> Problem statement
Among the entries below, take the line with "TSV Röhrenfurth - TTC Herren 3:9 (74, 490)" and the line with "TTC Todenhausen –", and output them and every line between them exactly, with nothing else.

Provided entries: Begin

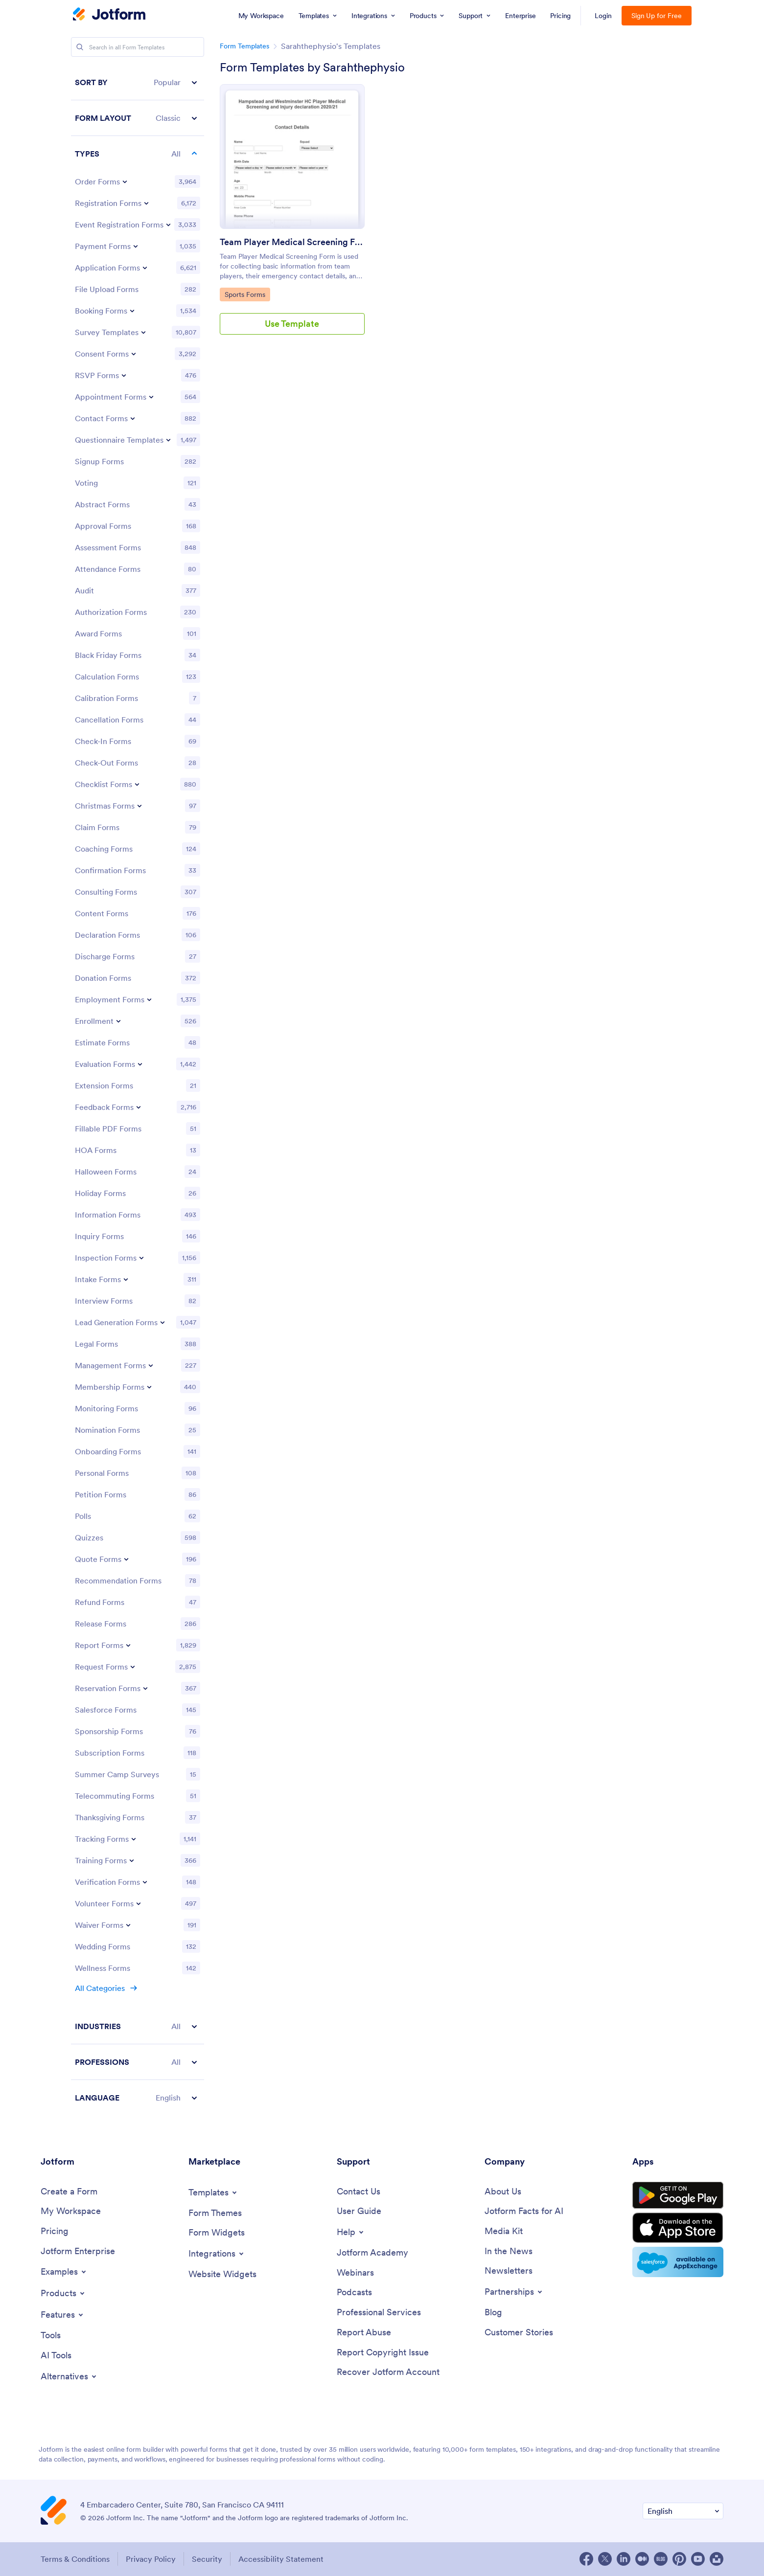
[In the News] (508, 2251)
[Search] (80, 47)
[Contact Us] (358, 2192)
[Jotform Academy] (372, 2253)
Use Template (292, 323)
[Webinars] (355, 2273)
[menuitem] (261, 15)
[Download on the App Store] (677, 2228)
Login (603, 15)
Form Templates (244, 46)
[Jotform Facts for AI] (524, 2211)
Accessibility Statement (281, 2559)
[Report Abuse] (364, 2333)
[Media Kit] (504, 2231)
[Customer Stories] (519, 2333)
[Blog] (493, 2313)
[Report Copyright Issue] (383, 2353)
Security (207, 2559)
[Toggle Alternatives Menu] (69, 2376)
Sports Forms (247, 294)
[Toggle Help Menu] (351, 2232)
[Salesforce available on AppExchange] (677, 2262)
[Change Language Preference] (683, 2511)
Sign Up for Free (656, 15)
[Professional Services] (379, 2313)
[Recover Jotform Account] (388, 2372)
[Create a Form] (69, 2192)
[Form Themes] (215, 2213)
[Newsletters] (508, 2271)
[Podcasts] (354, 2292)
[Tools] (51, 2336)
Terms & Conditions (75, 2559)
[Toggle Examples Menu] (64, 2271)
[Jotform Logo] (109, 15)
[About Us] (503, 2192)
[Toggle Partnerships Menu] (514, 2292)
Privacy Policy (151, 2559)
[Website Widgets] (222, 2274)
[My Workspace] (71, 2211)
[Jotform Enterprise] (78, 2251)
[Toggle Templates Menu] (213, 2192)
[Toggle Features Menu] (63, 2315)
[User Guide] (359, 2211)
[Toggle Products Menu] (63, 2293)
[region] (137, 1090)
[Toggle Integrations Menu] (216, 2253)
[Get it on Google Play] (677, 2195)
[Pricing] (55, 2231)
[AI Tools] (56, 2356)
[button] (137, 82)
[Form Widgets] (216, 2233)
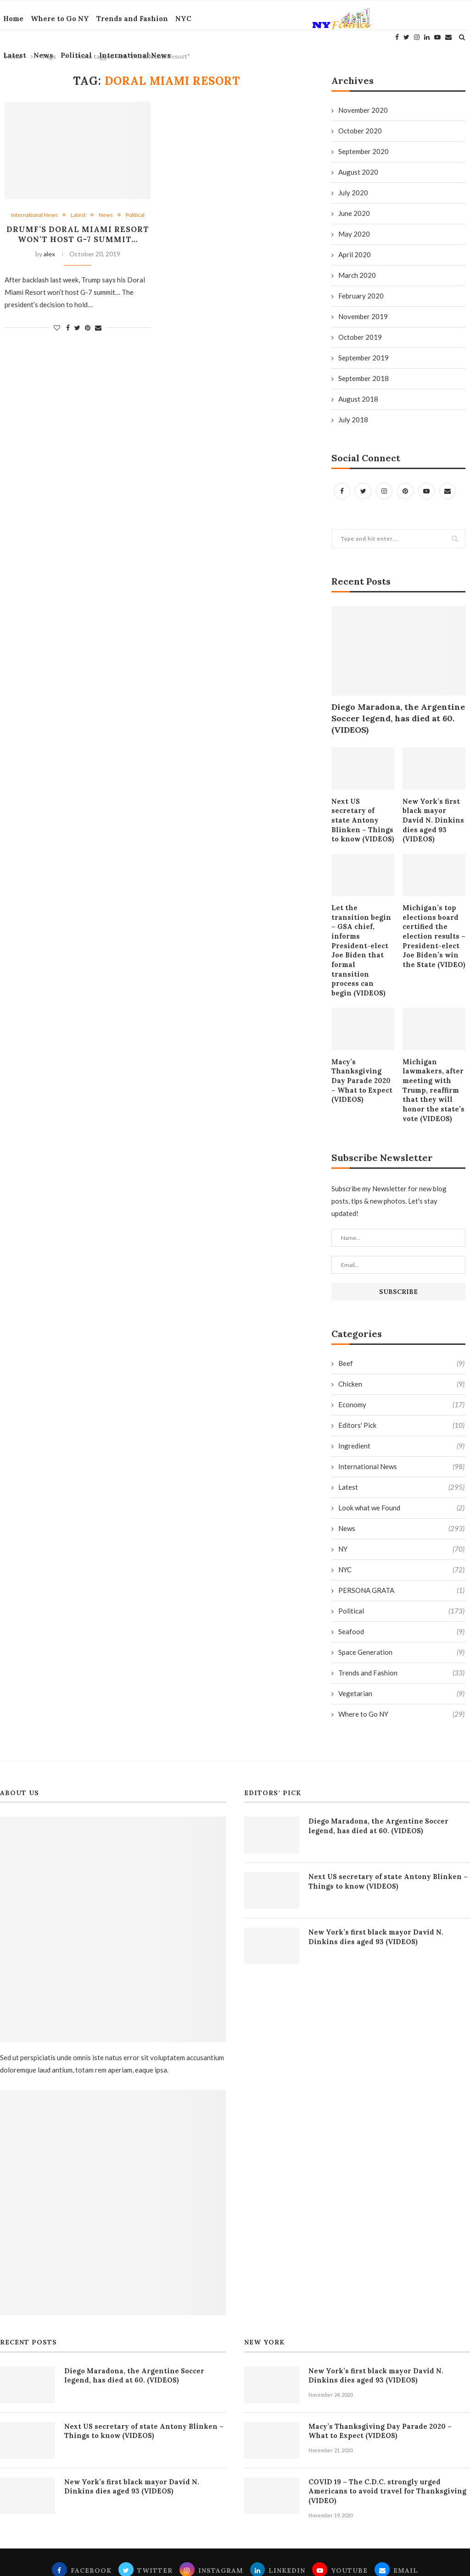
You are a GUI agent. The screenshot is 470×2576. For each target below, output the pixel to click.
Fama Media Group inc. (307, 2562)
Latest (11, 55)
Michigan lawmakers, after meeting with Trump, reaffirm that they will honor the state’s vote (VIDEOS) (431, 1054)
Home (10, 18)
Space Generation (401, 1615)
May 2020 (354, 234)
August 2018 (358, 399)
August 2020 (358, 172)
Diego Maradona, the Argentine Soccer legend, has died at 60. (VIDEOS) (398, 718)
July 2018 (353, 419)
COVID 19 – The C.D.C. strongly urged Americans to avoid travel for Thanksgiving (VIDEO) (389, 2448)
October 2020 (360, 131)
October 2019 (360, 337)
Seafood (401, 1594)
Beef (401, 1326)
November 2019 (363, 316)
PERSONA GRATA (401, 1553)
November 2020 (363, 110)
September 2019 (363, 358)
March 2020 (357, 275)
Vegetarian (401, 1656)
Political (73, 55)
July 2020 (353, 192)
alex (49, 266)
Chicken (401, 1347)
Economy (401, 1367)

Provided entries: End
Provided entries: Begin

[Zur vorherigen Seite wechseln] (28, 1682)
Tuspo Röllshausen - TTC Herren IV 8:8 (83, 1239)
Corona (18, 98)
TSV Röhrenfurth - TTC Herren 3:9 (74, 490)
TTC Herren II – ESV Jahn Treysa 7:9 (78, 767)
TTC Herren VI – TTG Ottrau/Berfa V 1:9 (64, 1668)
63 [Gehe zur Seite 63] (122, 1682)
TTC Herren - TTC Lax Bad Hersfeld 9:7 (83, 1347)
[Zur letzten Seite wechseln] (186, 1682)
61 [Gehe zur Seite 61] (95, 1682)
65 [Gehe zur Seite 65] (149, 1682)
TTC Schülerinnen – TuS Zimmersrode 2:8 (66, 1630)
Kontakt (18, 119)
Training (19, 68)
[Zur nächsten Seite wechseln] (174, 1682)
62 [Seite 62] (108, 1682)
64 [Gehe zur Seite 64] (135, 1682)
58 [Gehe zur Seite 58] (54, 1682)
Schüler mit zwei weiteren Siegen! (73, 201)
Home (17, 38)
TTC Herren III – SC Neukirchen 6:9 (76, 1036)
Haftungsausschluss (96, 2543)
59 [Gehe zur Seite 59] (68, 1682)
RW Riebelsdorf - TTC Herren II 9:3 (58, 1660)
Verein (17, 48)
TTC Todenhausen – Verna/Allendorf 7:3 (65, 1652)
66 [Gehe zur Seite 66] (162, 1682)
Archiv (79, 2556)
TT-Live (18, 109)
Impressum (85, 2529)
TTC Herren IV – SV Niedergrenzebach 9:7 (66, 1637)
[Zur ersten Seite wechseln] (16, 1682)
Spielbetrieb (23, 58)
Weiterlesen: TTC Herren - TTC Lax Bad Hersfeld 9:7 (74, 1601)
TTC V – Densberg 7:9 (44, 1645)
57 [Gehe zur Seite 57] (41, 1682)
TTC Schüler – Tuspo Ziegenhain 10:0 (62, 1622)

Provided entries: End
Provided entries: Begin

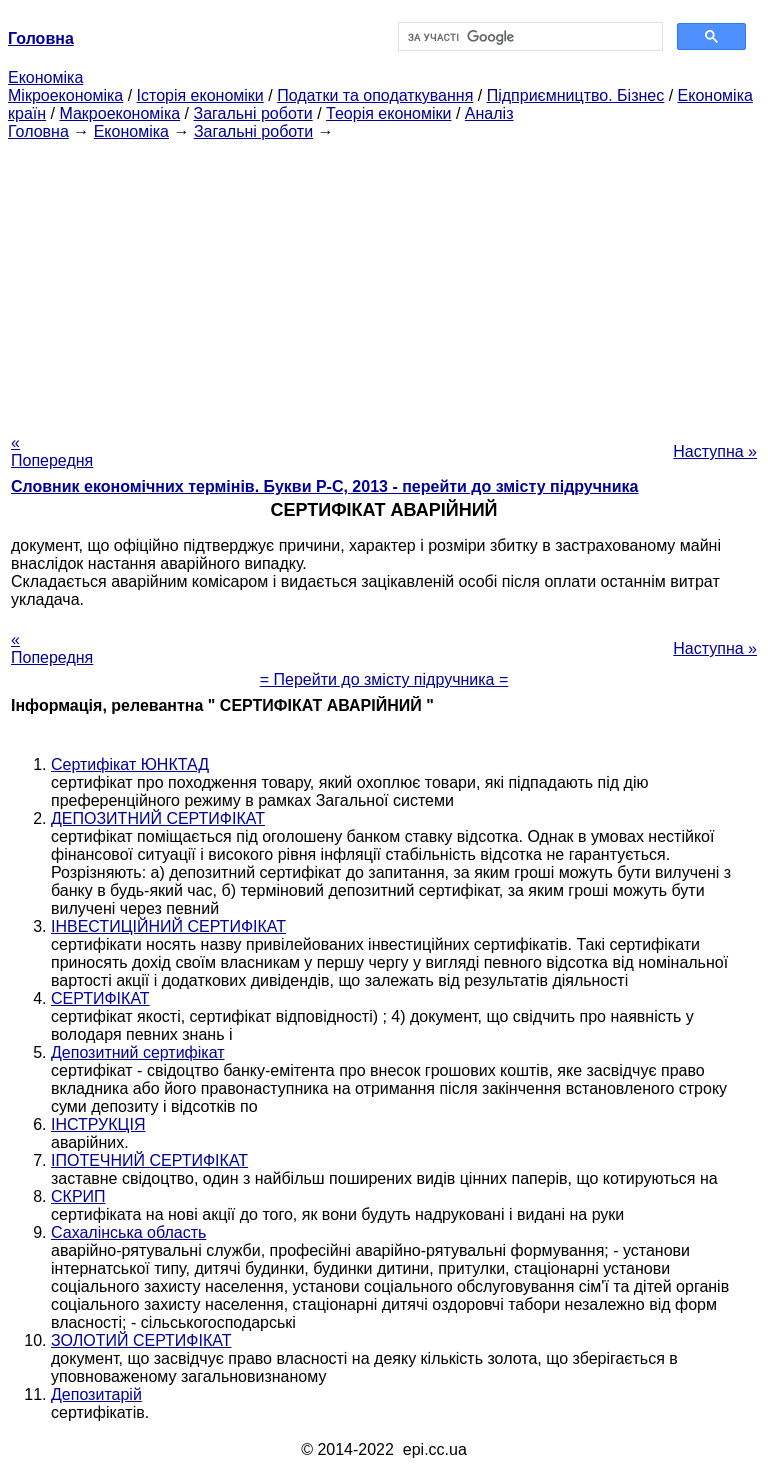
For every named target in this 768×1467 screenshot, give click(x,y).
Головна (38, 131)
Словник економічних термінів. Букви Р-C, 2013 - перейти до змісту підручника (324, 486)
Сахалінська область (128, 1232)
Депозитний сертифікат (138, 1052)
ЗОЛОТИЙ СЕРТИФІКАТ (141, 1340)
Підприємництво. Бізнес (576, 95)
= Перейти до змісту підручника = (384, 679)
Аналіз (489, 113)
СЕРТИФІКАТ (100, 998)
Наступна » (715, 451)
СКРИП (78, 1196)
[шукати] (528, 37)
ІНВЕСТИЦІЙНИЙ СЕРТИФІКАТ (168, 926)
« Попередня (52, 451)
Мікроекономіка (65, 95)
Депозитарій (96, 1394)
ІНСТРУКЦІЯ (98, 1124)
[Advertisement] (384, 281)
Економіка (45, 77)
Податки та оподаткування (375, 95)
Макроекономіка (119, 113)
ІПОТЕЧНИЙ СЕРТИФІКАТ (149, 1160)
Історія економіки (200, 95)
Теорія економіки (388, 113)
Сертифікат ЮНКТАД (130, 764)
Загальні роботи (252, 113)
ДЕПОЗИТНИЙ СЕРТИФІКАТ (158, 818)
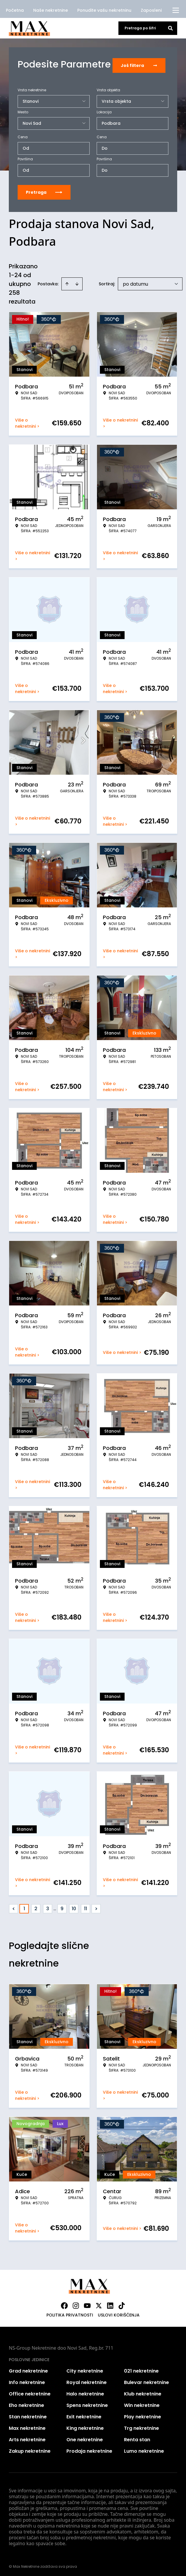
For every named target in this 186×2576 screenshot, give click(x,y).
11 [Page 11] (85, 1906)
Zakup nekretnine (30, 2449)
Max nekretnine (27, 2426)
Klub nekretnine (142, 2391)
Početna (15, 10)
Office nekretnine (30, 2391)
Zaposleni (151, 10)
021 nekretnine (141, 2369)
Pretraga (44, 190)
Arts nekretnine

Provided entries: End

> Answer to the exercise
TSV Röhrenfurth - TTC Herren 3:9 (74, 490)
TTC Herren II – ESV Jahn Treysa 7:9 (78, 767)
TTC Herren VI – TTG Ottrau/Berfa V 1:9 (64, 1668)
63 [Gehe zur Seite 63] (122, 1682)
TTC Herren - TTC Lax Bad Hersfeld 9:7 (83, 1347)
[Zur letzten Seite wechseln] (186, 1682)
61 [Gehe zur Seite 61] (95, 1682)
65 [Gehe zur Seite 65] (149, 1682)
TTC Schülerinnen – TuS Zimmersrode 2:8 (66, 1630)
Kontakt (18, 119)
Training (19, 68)
[Zur nächsten Seite wechseln] (174, 1682)
62 [Seite 62] (108, 1682)
64 [Gehe zur Seite 64] (135, 1682)
58 [Gehe zur Seite 58] (54, 1682)
Schüler mit zwei weiteren Siegen! (73, 201)
Home (17, 38)
TTC Herren III – SC Neukirchen 6:9 (76, 1036)
Haftungsausschluss (96, 2543)
59 [Gehe zur Seite 59] (68, 1682)
RW Riebelsdorf - TTC Herren II 9:3 (58, 1660)
Verein (17, 48)
TTC Todenhausen – Verna/Allendorf 7:3 (65, 1652)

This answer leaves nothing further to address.